▶ _What is being asked_
Below are the entries; count how many lines contain the word "Noble" and reply with that number alone.

== Exercise material

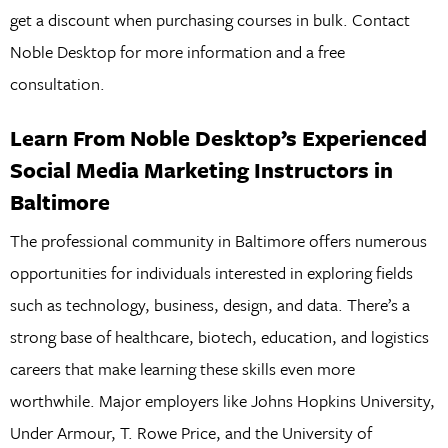
get a discount when purchasing courses in bulk. Contact
Noble Desktop for more information and a free
consultation.
Learn From Noble Desktop’s Experienced
Social Media Marketing Instructors in
Baltimore
The professional community in Baltimore offers numerous
opportunities for individuals interested in exploring fields
such as technology, business, design, and data. There’s a
strong base of healthcare, biotech, education, and logistics
careers that make learning these skills even more
worthwhile. Major employers like Johns Hopkins University,
Under Armour, T. Rowe Price, and the University of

====

▶ _Worked solution_
2